Mesquite grills, fresh herbs and vegetables and ingredients such as cilantro are now common fare at New York restaurants. “California cuisine is now part of the fabric of New York eating,” says Wolf.

Increasingly, L.A.’s fashion world is gaining respect, and influence, on the East Coast. Department stores are carrying more and more clothing lines by California designers. In April, Bloomingdale’s will launch a two-month-long celebration of California, complete with a kickoff dinner created by Puck.

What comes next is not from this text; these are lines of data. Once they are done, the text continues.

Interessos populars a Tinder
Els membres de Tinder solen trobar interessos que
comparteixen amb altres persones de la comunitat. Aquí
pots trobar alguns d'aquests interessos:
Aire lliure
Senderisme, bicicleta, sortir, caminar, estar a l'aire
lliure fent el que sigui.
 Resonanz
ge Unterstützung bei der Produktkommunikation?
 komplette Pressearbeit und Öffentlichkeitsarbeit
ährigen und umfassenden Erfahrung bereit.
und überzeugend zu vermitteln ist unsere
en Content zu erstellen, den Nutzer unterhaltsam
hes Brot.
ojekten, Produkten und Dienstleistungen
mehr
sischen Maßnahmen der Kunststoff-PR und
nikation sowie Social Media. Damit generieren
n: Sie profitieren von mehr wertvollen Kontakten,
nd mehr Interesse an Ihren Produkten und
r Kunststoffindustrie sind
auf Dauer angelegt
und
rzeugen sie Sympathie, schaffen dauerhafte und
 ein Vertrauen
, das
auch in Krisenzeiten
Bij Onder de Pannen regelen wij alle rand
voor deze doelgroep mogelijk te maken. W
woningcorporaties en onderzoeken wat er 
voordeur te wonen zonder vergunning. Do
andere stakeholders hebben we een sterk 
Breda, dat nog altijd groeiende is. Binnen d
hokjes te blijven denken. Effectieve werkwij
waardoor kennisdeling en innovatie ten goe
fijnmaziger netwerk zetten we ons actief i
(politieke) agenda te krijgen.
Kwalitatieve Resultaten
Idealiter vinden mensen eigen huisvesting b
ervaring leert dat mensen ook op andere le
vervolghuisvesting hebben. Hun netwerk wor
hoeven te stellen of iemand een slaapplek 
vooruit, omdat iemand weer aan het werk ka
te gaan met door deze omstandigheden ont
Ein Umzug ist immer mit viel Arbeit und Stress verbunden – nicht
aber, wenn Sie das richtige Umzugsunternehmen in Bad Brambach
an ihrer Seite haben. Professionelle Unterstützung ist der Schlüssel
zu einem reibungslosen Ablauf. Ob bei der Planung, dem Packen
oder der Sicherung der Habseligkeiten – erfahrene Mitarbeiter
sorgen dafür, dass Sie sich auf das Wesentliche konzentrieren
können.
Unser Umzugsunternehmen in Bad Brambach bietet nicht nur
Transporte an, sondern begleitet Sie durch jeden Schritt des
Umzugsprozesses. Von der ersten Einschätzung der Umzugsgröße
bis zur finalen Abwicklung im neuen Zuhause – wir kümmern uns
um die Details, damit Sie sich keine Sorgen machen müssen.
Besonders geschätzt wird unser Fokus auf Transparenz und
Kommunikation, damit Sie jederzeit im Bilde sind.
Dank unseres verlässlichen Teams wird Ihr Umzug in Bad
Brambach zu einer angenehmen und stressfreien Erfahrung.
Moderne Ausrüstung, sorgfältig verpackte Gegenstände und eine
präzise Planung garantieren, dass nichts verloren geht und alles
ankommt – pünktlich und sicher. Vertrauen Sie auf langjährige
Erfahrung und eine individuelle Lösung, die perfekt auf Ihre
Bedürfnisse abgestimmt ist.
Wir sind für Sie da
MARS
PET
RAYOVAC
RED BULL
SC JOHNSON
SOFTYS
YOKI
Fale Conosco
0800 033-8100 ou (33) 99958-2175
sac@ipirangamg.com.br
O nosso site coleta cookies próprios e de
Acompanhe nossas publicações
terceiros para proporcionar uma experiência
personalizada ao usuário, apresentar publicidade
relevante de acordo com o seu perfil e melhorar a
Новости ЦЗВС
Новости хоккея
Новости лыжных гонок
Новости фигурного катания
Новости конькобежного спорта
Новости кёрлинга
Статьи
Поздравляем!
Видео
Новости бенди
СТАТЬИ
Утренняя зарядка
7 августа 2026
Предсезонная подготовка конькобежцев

The Men’s Fashion Assn. held one of its national press shows here for the first time last year and plans a second one this month. “It has changed so dramatically over the past two years,” the association’s Julian says of the city’s fashion business.

Young women showed up on Melrose Avenue wearing black stretch biking shorts, black blazers and pumps; it didn’t take long, Julian says, for that style to become the rage in New York. More lasting influences can also be found: Dressy sportswear with a soft construction and fabrics such as washed silk can be traced to L.A., Julian says.

L.A.’s influence over East Coast fashion is centralized at the lower end of the price spectrum: racks of colorful jams, fluorescent and black neoprene surfwear by Body Glove and pastel T-shirts that are popular in stores throughout New York.

“Body Glove is getting more and more popular,” says Kalman Ruttenstein, senior vice president/fashion direction at Bloomingdale’s. “I saw a lot of it last summer in the shops on Martha’s Vineyard.” But you don’t need to go to the ruling class’s favorite vacation spot to see the influence of L.A. style: A group of inner-city Brooklyn high school basketball players, featured recently on “60 Minutes,” was wearing--guess what? Not gym shorts, but jams.